In the above example, I have used base 5 also known as the Quinary system. It is similar to the example of Binary encoding. While Binary encoding represents the same data by 4 new features the BaseN encoding uses only 3 new variables.
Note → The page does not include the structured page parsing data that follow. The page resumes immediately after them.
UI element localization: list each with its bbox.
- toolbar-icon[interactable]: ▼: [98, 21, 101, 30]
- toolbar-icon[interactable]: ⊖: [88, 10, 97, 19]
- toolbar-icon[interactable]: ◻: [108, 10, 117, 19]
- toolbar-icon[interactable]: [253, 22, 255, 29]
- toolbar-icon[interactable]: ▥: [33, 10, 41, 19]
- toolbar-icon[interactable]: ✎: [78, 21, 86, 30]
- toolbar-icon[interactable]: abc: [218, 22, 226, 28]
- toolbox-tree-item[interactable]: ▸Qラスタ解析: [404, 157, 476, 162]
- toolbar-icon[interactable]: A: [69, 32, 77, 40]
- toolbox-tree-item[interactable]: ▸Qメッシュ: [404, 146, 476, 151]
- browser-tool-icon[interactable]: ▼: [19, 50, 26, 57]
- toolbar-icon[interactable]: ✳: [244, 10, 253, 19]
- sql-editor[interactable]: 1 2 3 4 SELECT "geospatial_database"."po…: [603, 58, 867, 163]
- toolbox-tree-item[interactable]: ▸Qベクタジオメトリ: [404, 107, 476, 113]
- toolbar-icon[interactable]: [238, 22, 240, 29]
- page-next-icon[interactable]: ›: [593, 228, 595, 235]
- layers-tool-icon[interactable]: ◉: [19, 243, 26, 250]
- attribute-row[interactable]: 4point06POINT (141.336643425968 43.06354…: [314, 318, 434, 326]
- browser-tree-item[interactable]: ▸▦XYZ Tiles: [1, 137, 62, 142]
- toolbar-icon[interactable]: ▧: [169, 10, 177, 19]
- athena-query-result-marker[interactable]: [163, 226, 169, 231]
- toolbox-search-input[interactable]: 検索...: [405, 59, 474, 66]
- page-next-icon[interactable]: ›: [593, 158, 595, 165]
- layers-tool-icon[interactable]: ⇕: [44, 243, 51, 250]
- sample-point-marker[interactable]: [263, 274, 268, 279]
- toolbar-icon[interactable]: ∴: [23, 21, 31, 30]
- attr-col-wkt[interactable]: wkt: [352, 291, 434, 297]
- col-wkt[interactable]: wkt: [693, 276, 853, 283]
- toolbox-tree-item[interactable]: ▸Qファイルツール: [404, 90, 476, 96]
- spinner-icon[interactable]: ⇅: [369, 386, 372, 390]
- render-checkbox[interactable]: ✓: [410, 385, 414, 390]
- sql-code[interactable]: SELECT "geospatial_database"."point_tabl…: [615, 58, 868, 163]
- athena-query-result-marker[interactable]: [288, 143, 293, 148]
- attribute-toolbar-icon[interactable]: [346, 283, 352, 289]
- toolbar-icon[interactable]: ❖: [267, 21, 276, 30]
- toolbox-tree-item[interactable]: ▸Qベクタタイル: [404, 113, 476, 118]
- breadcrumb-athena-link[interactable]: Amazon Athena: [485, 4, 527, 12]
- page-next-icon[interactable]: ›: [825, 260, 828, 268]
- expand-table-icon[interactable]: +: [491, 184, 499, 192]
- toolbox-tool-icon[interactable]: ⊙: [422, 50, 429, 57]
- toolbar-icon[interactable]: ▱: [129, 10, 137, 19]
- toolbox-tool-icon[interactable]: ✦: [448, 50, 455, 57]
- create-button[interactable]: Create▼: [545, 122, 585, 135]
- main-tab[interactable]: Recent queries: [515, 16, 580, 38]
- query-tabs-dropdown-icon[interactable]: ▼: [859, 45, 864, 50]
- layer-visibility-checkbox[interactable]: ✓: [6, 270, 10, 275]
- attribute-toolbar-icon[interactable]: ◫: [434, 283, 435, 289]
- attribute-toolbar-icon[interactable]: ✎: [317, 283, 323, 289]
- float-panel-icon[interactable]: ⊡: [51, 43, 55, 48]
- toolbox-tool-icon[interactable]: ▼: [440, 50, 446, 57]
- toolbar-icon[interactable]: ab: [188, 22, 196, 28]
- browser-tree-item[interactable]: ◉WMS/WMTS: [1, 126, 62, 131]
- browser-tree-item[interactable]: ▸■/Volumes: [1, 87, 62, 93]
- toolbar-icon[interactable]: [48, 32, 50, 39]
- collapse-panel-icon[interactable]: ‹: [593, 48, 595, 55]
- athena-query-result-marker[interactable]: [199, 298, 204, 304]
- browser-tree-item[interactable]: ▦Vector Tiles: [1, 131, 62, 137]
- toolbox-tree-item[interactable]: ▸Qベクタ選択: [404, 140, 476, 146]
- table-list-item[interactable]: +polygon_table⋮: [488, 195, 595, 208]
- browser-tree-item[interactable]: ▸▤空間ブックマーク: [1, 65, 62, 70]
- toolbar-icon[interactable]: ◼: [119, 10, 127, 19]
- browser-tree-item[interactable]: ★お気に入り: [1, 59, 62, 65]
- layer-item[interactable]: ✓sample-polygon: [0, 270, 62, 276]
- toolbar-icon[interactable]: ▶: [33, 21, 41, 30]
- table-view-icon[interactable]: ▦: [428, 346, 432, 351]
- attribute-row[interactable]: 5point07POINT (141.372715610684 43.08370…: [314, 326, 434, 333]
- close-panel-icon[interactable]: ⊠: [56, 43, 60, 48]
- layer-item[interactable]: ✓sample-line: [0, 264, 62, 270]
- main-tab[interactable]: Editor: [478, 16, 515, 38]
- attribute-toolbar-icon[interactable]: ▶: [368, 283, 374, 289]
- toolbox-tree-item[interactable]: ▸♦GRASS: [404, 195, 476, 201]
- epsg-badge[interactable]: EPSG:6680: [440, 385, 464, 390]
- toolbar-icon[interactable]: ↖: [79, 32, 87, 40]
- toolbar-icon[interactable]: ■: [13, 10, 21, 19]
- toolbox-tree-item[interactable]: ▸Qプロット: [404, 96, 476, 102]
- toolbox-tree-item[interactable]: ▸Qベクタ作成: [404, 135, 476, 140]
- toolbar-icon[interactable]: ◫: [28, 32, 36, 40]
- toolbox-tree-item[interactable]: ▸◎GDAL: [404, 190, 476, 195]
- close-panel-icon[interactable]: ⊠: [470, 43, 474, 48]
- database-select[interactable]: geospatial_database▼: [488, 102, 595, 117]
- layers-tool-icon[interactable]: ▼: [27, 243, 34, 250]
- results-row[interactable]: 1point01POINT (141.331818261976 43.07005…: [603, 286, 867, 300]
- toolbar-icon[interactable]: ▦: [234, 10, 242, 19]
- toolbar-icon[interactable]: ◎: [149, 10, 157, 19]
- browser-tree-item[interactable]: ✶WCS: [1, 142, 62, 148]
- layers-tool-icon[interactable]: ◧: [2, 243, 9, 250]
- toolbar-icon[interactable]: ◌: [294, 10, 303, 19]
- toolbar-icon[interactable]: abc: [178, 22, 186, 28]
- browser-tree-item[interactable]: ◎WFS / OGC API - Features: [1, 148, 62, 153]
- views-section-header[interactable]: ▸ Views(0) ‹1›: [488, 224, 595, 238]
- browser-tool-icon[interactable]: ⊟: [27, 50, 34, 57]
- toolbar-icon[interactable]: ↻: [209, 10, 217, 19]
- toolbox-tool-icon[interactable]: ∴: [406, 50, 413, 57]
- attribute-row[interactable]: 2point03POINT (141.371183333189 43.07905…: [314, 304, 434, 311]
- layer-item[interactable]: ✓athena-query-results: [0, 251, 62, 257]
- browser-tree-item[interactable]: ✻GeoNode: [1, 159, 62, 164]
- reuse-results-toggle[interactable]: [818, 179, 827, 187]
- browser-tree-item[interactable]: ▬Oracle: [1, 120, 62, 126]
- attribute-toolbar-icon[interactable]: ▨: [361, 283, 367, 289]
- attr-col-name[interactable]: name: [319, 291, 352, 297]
Hence BaseN encoding technique further reduces the number of features required to efficiently represent the data and improving memory usage. The default Base for Base N is 2 which is equivalent to Binary Encoding.

# Target Encoder

In [17]:
data=pd.DataFrame({'class':['A,','B','C','B','C','A','A','A'],'Marks':[50,30,70,80,45,97,80,68]})
data

Unnamed: 0,class,Marks
0,"A,",50
1,B,30
2,C,70
3,B,80
4,C,45
5,A,97
6,A,80
7,A,68


In [18]:
encoder = ce.TargetEncoder(cols = 'class')
data_encoded = encoder.fit_transform(data['class'], data['Marks'])
data_encoded

Unnamed: 0,class
0,65.0
1,57.689414
2,59.517061
3,57.689414
4,59.517061
5,79.679951
6,79.679951
7,79.679951


We perform Target encoding for train data only and code the test data using results obtained from the training dataset. Although, a very efficient coding system, it has the following issues responsible for deteriorating the model performance-

It can lead to target leakage or overfitting. To address overfitting we can use different techniques.
In the leave one out encoding, the current target value is reduced from the overall mean of the target to avoid leakage.
In another method, we may introduce some Gaussian noise in the target statistics. The value of this noise is hyperparameter to the model.
The second issue, we may face is the improper distribution of categories in train and test data. In such a case, the categories may assume extreme values. Therefore the target means for the category are mixed with the marginal mean of the target.